[Dataset records]
^^^^^^^^

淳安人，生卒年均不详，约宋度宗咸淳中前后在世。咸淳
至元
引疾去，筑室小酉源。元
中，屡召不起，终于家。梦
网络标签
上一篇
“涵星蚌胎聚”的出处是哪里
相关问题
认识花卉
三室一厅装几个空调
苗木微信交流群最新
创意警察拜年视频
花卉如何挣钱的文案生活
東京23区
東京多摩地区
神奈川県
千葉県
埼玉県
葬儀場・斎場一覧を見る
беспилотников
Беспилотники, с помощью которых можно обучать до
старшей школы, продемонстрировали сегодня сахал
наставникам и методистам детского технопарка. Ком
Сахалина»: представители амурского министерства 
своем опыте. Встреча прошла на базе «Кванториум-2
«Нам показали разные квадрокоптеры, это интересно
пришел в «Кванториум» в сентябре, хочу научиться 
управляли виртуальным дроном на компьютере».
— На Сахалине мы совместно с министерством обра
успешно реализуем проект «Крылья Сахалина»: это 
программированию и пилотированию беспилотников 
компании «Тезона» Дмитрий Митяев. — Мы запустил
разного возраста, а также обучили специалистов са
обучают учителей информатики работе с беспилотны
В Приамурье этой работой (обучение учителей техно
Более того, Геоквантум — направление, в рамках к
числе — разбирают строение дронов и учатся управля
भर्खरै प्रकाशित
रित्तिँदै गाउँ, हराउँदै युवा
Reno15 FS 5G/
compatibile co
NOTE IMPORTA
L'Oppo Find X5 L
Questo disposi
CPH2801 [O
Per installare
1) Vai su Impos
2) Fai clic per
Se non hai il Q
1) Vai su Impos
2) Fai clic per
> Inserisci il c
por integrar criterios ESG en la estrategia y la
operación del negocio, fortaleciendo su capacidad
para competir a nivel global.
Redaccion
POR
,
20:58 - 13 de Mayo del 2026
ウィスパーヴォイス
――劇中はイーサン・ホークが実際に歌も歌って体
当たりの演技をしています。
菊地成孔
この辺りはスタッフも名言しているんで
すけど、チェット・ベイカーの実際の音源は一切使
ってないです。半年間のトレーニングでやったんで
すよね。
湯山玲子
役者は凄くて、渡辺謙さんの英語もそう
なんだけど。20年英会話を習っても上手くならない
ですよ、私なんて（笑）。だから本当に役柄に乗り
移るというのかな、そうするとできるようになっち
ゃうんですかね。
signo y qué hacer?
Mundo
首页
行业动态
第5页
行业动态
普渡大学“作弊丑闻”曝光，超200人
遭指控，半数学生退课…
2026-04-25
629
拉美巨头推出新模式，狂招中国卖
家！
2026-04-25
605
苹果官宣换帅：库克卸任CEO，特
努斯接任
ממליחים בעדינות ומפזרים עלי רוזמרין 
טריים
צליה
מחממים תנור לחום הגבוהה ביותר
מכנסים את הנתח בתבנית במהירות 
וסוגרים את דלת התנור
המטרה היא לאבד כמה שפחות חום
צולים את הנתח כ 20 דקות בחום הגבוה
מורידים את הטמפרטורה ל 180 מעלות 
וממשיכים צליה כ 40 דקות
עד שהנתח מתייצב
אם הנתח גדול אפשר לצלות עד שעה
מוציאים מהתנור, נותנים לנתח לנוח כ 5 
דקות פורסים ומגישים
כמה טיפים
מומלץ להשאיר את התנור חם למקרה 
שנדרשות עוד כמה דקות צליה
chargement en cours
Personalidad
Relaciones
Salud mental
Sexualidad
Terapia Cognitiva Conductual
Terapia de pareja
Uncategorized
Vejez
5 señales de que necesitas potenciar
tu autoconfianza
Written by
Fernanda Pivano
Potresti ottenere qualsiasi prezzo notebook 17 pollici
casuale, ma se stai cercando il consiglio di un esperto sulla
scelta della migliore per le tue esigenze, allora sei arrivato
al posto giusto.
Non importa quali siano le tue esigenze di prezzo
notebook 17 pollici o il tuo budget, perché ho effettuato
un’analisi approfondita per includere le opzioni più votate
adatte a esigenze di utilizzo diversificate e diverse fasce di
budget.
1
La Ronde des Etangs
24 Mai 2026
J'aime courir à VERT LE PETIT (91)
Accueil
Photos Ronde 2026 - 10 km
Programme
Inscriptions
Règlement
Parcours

^^^^^^^^

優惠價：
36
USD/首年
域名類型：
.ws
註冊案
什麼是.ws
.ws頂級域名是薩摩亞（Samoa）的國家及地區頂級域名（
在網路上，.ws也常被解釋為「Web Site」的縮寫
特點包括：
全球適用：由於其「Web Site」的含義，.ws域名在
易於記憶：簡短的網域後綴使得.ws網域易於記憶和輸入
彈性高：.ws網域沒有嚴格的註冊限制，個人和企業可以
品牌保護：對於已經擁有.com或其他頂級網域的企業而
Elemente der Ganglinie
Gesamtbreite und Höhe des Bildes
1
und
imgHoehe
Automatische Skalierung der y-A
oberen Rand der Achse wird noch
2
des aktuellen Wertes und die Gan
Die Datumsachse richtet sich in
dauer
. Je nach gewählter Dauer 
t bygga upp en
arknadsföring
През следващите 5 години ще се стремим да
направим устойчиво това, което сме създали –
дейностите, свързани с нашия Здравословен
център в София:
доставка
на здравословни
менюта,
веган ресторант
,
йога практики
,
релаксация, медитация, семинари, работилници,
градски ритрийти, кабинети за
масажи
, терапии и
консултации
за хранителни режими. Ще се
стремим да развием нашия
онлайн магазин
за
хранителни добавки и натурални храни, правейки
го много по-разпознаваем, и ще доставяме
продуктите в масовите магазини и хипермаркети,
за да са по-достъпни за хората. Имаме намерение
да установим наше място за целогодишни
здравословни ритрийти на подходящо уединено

^^^^^^^^

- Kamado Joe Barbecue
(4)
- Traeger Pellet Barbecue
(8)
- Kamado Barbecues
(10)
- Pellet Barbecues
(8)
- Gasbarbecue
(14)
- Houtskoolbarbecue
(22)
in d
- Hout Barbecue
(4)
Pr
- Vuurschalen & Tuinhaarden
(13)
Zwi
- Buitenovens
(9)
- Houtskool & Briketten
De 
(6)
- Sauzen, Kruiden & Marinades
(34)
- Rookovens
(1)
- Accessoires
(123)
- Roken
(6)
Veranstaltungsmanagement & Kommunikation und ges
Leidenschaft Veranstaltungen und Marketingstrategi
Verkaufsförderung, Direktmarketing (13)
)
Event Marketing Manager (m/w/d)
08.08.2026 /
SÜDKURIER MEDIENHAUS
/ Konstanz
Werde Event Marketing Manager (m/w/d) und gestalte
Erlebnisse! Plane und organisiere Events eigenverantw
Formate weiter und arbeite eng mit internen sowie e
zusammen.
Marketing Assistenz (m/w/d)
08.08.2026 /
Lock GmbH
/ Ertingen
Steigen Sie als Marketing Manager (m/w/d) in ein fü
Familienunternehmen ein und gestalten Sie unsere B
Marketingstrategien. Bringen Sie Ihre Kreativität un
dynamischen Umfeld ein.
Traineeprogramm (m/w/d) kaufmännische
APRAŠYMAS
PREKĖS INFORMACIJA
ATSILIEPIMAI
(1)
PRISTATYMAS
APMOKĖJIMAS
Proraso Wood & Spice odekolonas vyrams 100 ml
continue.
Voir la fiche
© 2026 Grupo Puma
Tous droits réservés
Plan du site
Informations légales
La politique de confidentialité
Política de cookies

^^^^^^^^

Goal of the exercise: Using the entries above, give back exactly the line containing "Plan du site", the line containing "Política de cookies", and every line between them, and nothing else.

Result:
Plan du site
Informations légales
La politique de confidentialité
Política de cookies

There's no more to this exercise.